Recueil de nouvelles, aussi lu par Moisson Noire, Racines, Un monde plus coloré.
Une Volkswagen Coccinelle verte, des ombres nettes sur un sol surexposé suggérant une chaleur insoutenable qui enveloppe un monde de secrets étouffants et indicibles: les éditions Phébus ont bien choisi la photo (signée Ismaël Castan) de la couverture de "Mexico Quartier Sud" du cinéaste mexicain Guillermo Arriaga. Il s'agit d'un recueil de nouvelles traduit de l'espagnol par Elena Zayas et rassemblant des textes courts écrits entre 1983 et 1995.
L'incipit de "Lilly", premier texte du recueil, annonce la couleur sans ambages: "Ils l'ont tuée, je le sais, et je suis seul à le savoir." Dans tout le livre, il sera question de mort, de violence, et de secret...
Le secret est, en effet, le fil rouge des quatorze textes recueillis. Cela commence avec "Lilly", relatant l'insoutenable secret du père de famille qui, seul, sait que ses enfants ont tué leur cousine. Ou le mystère de la veuve Díaz - qui aime son mari, contrairement à ce que colporte la rumeur ("La veuve Díaz"). Ou l'avortement, soldé par le décès de la femme qui l'a subi, qu'un médecin peu scrupuleux cherche à cacher... avant de négocier le silence des policiers venus le coffrer pour pratique d'un acte médical illégal ("La nuit bleue"). Personnage récurrent de ces nouvelles, le docteur Del Ríos a du reste une conception très personnelle du secret médical, puisqu'il se fait aussi le complice très actif du maquillage d'un homicide ("Légitime défense")...
Quant à la mort, elle emporte régulièrement l'un ou l'autre personnage. Elle n'est jamais sereine: souvent violente, elle est aussi parfois morbide ("Ultimatum violet" est-elle, à ce titre, le récit d'une bravade ou d'un suicide prolongé?) ou maladive, ce qui réveille un sentiment bouleversant de tendresse, comme dans "Le visage effacé". En filigrane, on devine un rapport particulier à la mort, qui n'exclut pas le non-sens ni l'humour - noir, bien sûr, et à ce titre, la nouvelle "Rogelio", la plus courte du recueil, est phénoménale.

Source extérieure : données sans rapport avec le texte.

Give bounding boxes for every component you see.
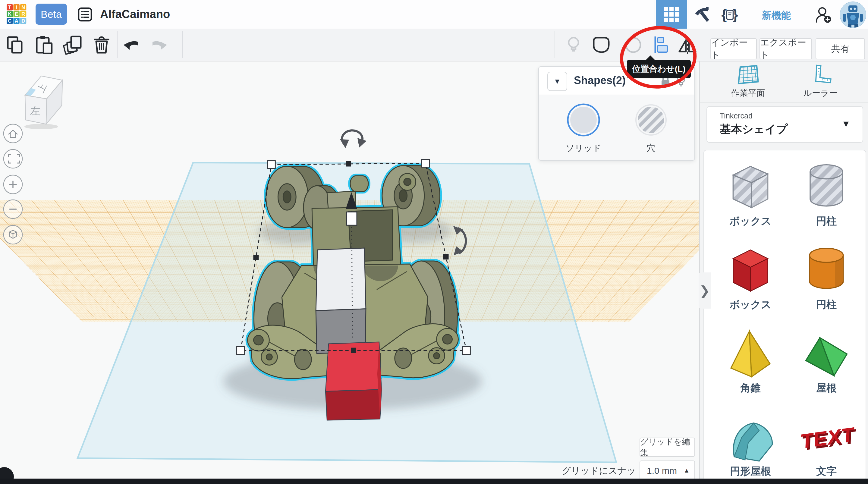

Sur quoi repose la force évocatrice de ces quatorze récits? Dès le début du recueil, "Lilly" met en évidence les qualités littéraires de l'auteur. Celles-ci reposent sur une grande habileté dans les changements de point de vue, sobrement amenés (à ce titre, voir aussi le terrible "195"), et le côté dépouillé des dialogues. Cela, sans oublier une certaine naïveté qui contraste avec la violence cruelle du récit et la mise en scène d'enfants qui malmènent leur cousine - qu'on devine handicapée, sans que cela soit expressément dit - dans un crescendo terrifiant. Un climat d'horreur que la quasi-absence de dramatisation souligne en donnant une certaine impression de détachement de la part de celui qui s'exprime.

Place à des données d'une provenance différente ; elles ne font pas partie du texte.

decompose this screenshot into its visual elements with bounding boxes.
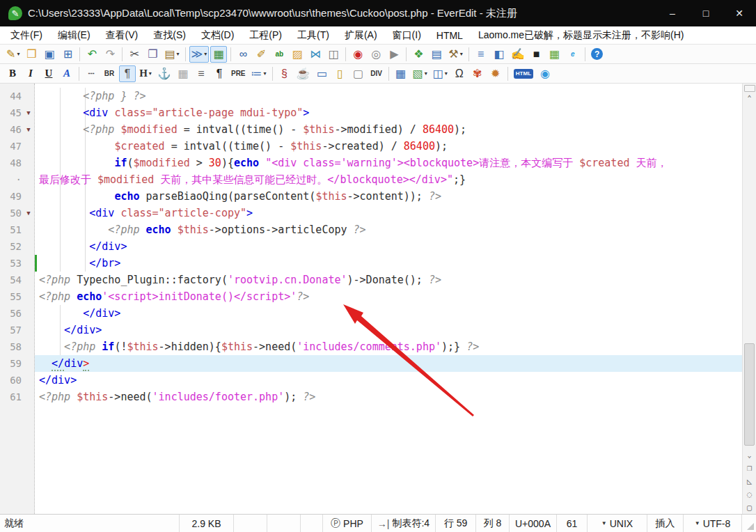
doc-map-icon[interactable]: ❒	[743, 461, 756, 474]
line-number[interactable]: 45	[0, 107, 23, 118]
fold-collapse-icon[interactable]: ▼	[23, 210, 34, 217]
undo-button[interactable]: ↶	[84, 46, 100, 63]
menu-document[interactable]: 文档(D)	[194, 26, 242, 44]
scroll-down-button[interactable]: ⌄	[743, 449, 756, 461]
code-line-55[interactable]: <?php echo'<script>initDonate()</script>…	[35, 288, 742, 305]
italic-button[interactable]: I	[22, 65, 39, 82]
line-ending[interactable]: ▼UNIX	[588, 515, 647, 532]
maximize-button[interactable]: □	[689, 0, 723, 26]
table-button[interactable]: ▦	[393, 65, 409, 82]
line-break-button[interactable]: BR	[101, 65, 118, 82]
help-button[interactable]: ?	[589, 46, 606, 63]
code-line-58[interactable]: <?php if(!$this->hidden){$this->need('in…	[35, 338, 742, 355]
document-panel-button[interactable]: ✍	[509, 46, 527, 63]
menu-project[interactable]: 工程(P)	[242, 26, 290, 44]
text-block-button[interactable]: ¶	[211, 65, 228, 82]
save-button[interactable]: ▣	[41, 46, 58, 63]
special-char-button[interactable]: Ω	[451, 65, 468, 82]
chevron-down-icon[interactable]: ▾	[264, 70, 267, 77]
line-number[interactable]: 61	[0, 391, 23, 402]
wrap-marker[interactable]: ·	[0, 174, 23, 185]
redo-button[interactable]: ↷	[102, 46, 118, 63]
line-number[interactable]: 48	[0, 157, 23, 169]
new-file-button[interactable]: ✎▾	[4, 46, 22, 63]
chevron-down-icon[interactable]: ▾	[445, 70, 448, 77]
line-number[interactable]: 55	[0, 291, 23, 302]
emoticon-button[interactable]: ✾	[469, 65, 486, 82]
code-line-51[interactable]: <?php echo $this->options->articleCopy ?…	[35, 221, 742, 238]
side-panel-button[interactable]: ◧	[491, 46, 507, 63]
preformatted-button[interactable]: PRE	[229, 65, 248, 82]
zoom-icon[interactable]: ◌	[743, 487, 756, 501]
line-number[interactable]: 49	[0, 191, 23, 202]
menu-tools[interactable]: 工具(T)	[290, 26, 337, 44]
fold-collapse-icon[interactable]: ▼	[23, 109, 34, 116]
list-button[interactable]: ≔▾	[249, 65, 269, 82]
record-macro-button[interactable]: ◉	[349, 46, 366, 63]
stop-macro-button[interactable]: ◎	[368, 46, 384, 63]
menu-view[interactable]: 查看(V)	[98, 26, 146, 44]
heading-button[interactable]: H▾	[137, 65, 154, 82]
play-macro-button[interactable]: ▶	[386, 46, 402, 63]
code-line-47[interactable]: $created = intval((time() - $this->creat…	[35, 138, 742, 155]
tab-size[interactable]: →|制表符:4	[372, 515, 436, 532]
plugin-button[interactable]: ❖	[410, 46, 427, 63]
vertical-scrollbar[interactable]: ⌃ ⌄ ❒◺◌▢	[742, 84, 756, 514]
line-number[interactable]: 59	[0, 358, 23, 369]
code-pane[interactable]: <?php } ?> <div class="article-page mdui…	[35, 84, 742, 514]
menu-search[interactable]: 查找(S)	[145, 26, 194, 44]
console-button[interactable]: ■	[528, 46, 545, 63]
palette-button[interactable]: ✹	[487, 65, 504, 82]
replace-all-button[interactable]: ab	[271, 46, 288, 63]
code-line-61[interactable]: <?php $this->need('includes/footer.php')…	[35, 389, 742, 405]
tools-hammer-button[interactable]: ⚒▾	[446, 46, 464, 63]
line-list-button[interactable]: ▦	[210, 46, 227, 63]
horizontal-rule-button[interactable]: ┄	[83, 65, 100, 82]
image-button[interactable]: ▧▾	[411, 65, 430, 82]
open-file-button[interactable]: ❒	[23, 46, 40, 63]
find-button[interactable]: ∞	[235, 46, 251, 63]
menu-about[interactable]: Laomo.me已破解，标题显示未注册，不影响(H)	[471, 26, 692, 44]
line-number[interactable]: 44	[0, 91, 23, 102]
code-line-44[interactable]: <?php } ?>	[35, 88, 742, 104]
code-line-52[interactable]: </div>	[35, 238, 742, 255]
line-number[interactable]: 53	[0, 258, 23, 269]
menu-window[interactable]: 窗口(I)	[385, 26, 429, 44]
code-line-57[interactable]: </div>	[35, 322, 742, 338]
save-all-button[interactable]: ⊞	[59, 46, 76, 63]
column-edit-button[interactable]: ◫	[325, 46, 342, 63]
browser-preview-button[interactable]: ◉	[537, 65, 553, 82]
iframe-button[interactable]: ▯	[332, 65, 349, 82]
scrollbar-track[interactable]	[743, 104, 756, 449]
font-color-button[interactable]: A	[58, 65, 75, 82]
color-blocks-button[interactable]: ▦	[546, 46, 563, 63]
chevron-down-icon[interactable]: ▼	[601, 520, 607, 526]
code-line-60[interactable]: </div>	[35, 372, 742, 389]
code-line-48[interactable]: if($modified > 30){echo "<div class='war…	[35, 155, 742, 171]
line-number[interactable]: 46	[0, 124, 23, 135]
word-wrap-button[interactable]: ≫▾	[189, 46, 210, 63]
line-number[interactable]: 50	[0, 208, 23, 219]
line-number[interactable]: 54	[0, 274, 23, 285]
chevron-down-icon[interactable]: ▾	[177, 51, 180, 57]
cut-button[interactable]: ✂	[126, 46, 143, 63]
code-line-50[interactable]: <div class="article-copy">	[35, 205, 742, 221]
replace-button[interactable]: ✐	[253, 46, 269, 63]
script-button[interactable]: §	[276, 65, 293, 82]
chevron-down-icon[interactable]: ▾	[149, 70, 152, 77]
html-badge-button[interactable]: HTML	[512, 65, 535, 82]
form-button[interactable]: ▭	[314, 65, 331, 82]
code-line-48-wrap[interactable]: 最后修改于 $modified 天前，其中某些信息可能已经过时。</blockq…	[35, 171, 742, 188]
outline-panel-button[interactable]: ≡	[473, 46, 489, 63]
ie-preview-button[interactable]: e	[565, 46, 581, 63]
scrollbar-thumb[interactable]	[744, 343, 755, 446]
code-line-54[interactable]: <?php Typecho_Plugin::factory('rootvip.c…	[35, 272, 742, 288]
insert-mode[interactable]: 插入	[647, 515, 684, 532]
menu-html[interactable]: HTML	[429, 26, 471, 44]
frameset-button[interactable]: ◫▾	[431, 65, 450, 82]
selection-icon[interactable]: ▢	[743, 501, 756, 514]
line-number[interactable]: 51	[0, 224, 23, 235]
clipboard-panel-button[interactable]: ▤	[428, 46, 445, 63]
fold-collapse-icon[interactable]: ▼	[23, 126, 34, 133]
span-edit-button[interactable]: ▢	[350, 65, 367, 82]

Et là-derrière, c'est une misère humaine indicible qu'on lit, celle des quartiers populaires du sud de Mexico et de l'Avenue Retorno. Celle aussi des humains qui, dès leur prime jeunesse, ne connaissent que la violence comme argument - une violence qui s'apprend à la rude école de la loi du préau (voir à ce titre le personnage du Viking dans "Invaincu", ou celui de Peláez dans "Une question d'honneur" qui lui fait écho). Une misère humaine qui fait écho à la sobriété des descriptions des lieux où évoluent ces personnages, lieux où ne passent que quelques voitures, où l'on ne sait guère comment sont les maisons.
Sobre, toujours, Guillermo Arriaga. Et fort, avec ça.
Magnifique...
Guillermo Arriaga, Mexico Quartier Sud, Paris, Phébus, 2009, traduit par Elena Zayas.